第94話:私は隼人君を信じているわ
彩花に一方的にボコられる隼人…。
波乱の中で始まったファイナルゲームは、最早バドミントンにすらなっていなかった。
五感を全て剥奪されながらも必死に立ち向かう隼人を、彩花が一方的に蹂躙する展開。
「アウト!!0-7!!」
隼人の渾身のスマッシュが彩花のコートのラインギリギリに突き刺さるものの、審判から下されたのは無情にもアウトの宣告だ。
これが隼人の視覚が無事だったなら、ちゃんと彩花のコート内に入っていたというのに。
とても辛そうな表情で激しく息を切らしながら、隼人は触覚を失いながらも必死に左手のラケットを握り締めている。
「す、須藤の奴…藤崎に五感を奪われてるのに、何であそこまで動けるんだ…!?何で試合として成立してるんだよ…!?」
雄二は驚いていた。五感を奪われた隼人がバドミントンをやっているという、目の前の有り得ない光景に。
何で目が見えないのに、あそこまでラインギリギリの位置にスマッシュを放てるのか。
何で耳が聞こえないのに、審判のコールに反応出来ているのか。
こんなの、普通の人間なら有り得ない事のはずなのだが。
「恐らくだが…第六感を駆使してプレーしているのだろうな。」
「だ、第六感って…!!」
ダクネスの言葉に、雄二は唖然とした表情になってしまったのだった。
第六感。それは一般的に直感や勘、時には霊感とも呼ばれている代物で、五感の他に人間がその身に宿す6番目の感覚だ。

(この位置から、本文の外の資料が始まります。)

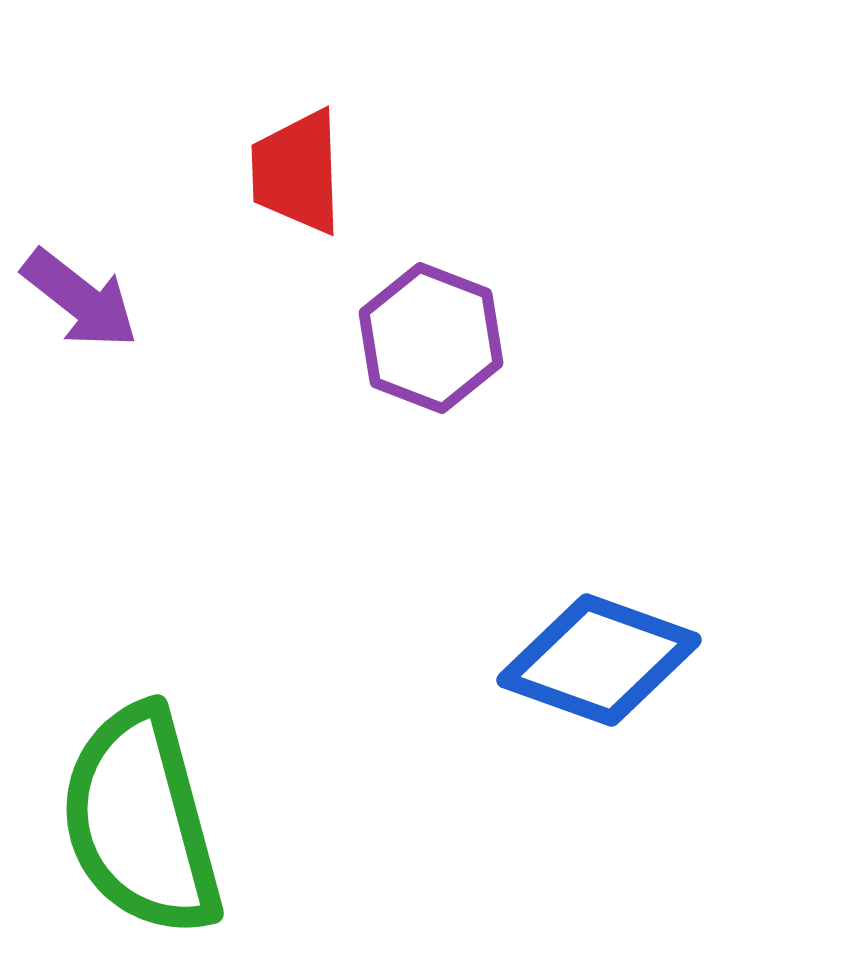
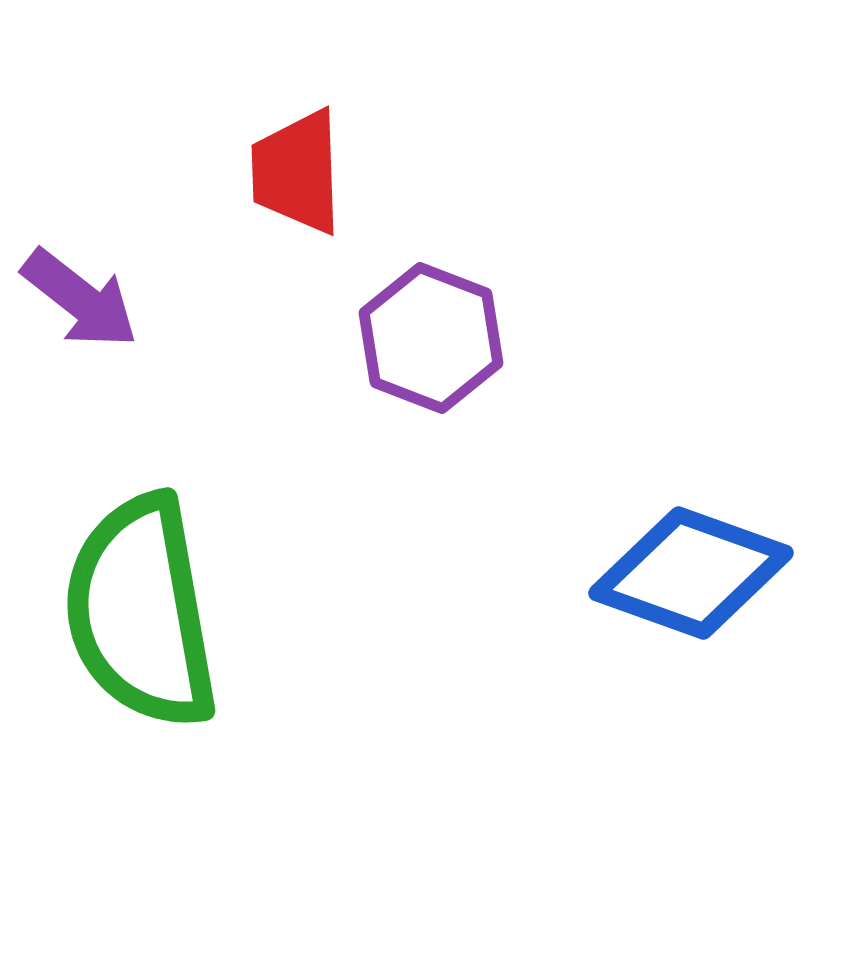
blue diamond: moved 92 px right, 87 px up
green semicircle: moved 209 px up; rotated 5 degrees clockwise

つまり隼人は五感を全て失いながらも、その直感や霊感を駆使して彩花と戦っているのである。
先程、聴覚を失った隼人が美奈子の呼びかけに応える事が出来たのも、彩花に対して油断するなと忠告出来たのも、美奈子や彩花の言葉を霊感で感じ取ったからだ。
それに加えて、これまでに幾重にも積み重ねてきた『経験』も駆使して、隼人は彩花と戦っているのだ。
美奈子の指導の下で何度も何度も何度も な ん ど で も 血の滲むような練習を積み重ねて、自身の身体の奥底にまで刻み込んだフォームを駆使して。

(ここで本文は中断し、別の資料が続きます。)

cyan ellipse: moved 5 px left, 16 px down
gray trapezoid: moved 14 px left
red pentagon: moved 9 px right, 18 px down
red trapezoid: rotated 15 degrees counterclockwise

それはそれで凄まじい事であり、とても並の人間に出来るような代物では無いのだが…。
「0-11!!」
それでも相手は、あの『神童』彩花だ。
万全の状態でさえも苦戦を強いられる相手だというのに、そんなボロボロの状態で勝てるような生易しい相手では無いのだ。
「0-15!!」
「もう…もう止めて隼人…これ以上は…!!」
隼人の痛々しい姿に、医務室のテレビで試合を観戦していた楓が、もう見ていられないと言わんばかりに大粒の涙を流し、両手で顔を覆ったのだった。

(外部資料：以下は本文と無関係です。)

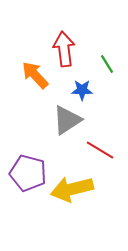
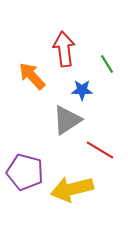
orange arrow: moved 3 px left, 1 px down
purple pentagon: moved 3 px left, 1 px up
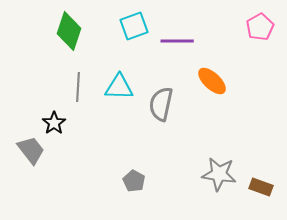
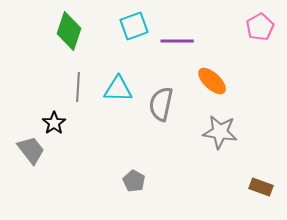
cyan triangle: moved 1 px left, 2 px down
gray star: moved 1 px right, 42 px up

平野中学校で一緒にプレーしていた頃は、あれだけ仲が良かった隼人と彩花が…どうしてこんな事になってしまったのか。
どうして彩花が隼人の事を、ここまで徹底的に痛めつける事になってしまったのか。
隼人の五感を奪った挙句、それでも戦う事を諦めない隼人に対して、どうしてここまで。
号泣する楓の傍らでベッドに横たわる静香が、相変わらず規則正しい寝息を立てて眠っている。
「わん!!(最後まで試合を観届けろ。まだ須藤隼人は諦めてはいないぞ。)」
「もう嫌だ!!こんなの嫌よぉっ!!」
「わんわんわん!!(こら抱き着くな!!くすぐったい!!)」
ポチをぎゅっと抱き締める楓だったが、それでも試合は情け容赦なく進んでいく。
「0-18!!」
彩花のロケットサーブが、隼人のコートのネットギリギリに突き刺さる。
だが隼人は今のロケットサーブに…とうとう反応すら出来なかった。
愕然とした表情で、ただボケーッとその場に立ち尽くすのみだ。
そう…準決勝第2試合の静香の時と同じように。
それをモニター越しに見せつけられた直樹が、とても厳しい表情になってしまう。
「須藤隼人…第六感までも剥奪されたのかよ…!!」
隼人の左手から、ラケットがポトリと落ちる。
それを拾う事も出来ず、ただ愕然と立ち尽くす事しか出来ない隼人。
彩花の黒衣に蝕まれ、第六感までも奪われた隼人は、直感や霊感さえも失われ、とうとう生きる屍も同然になってしまったのだ。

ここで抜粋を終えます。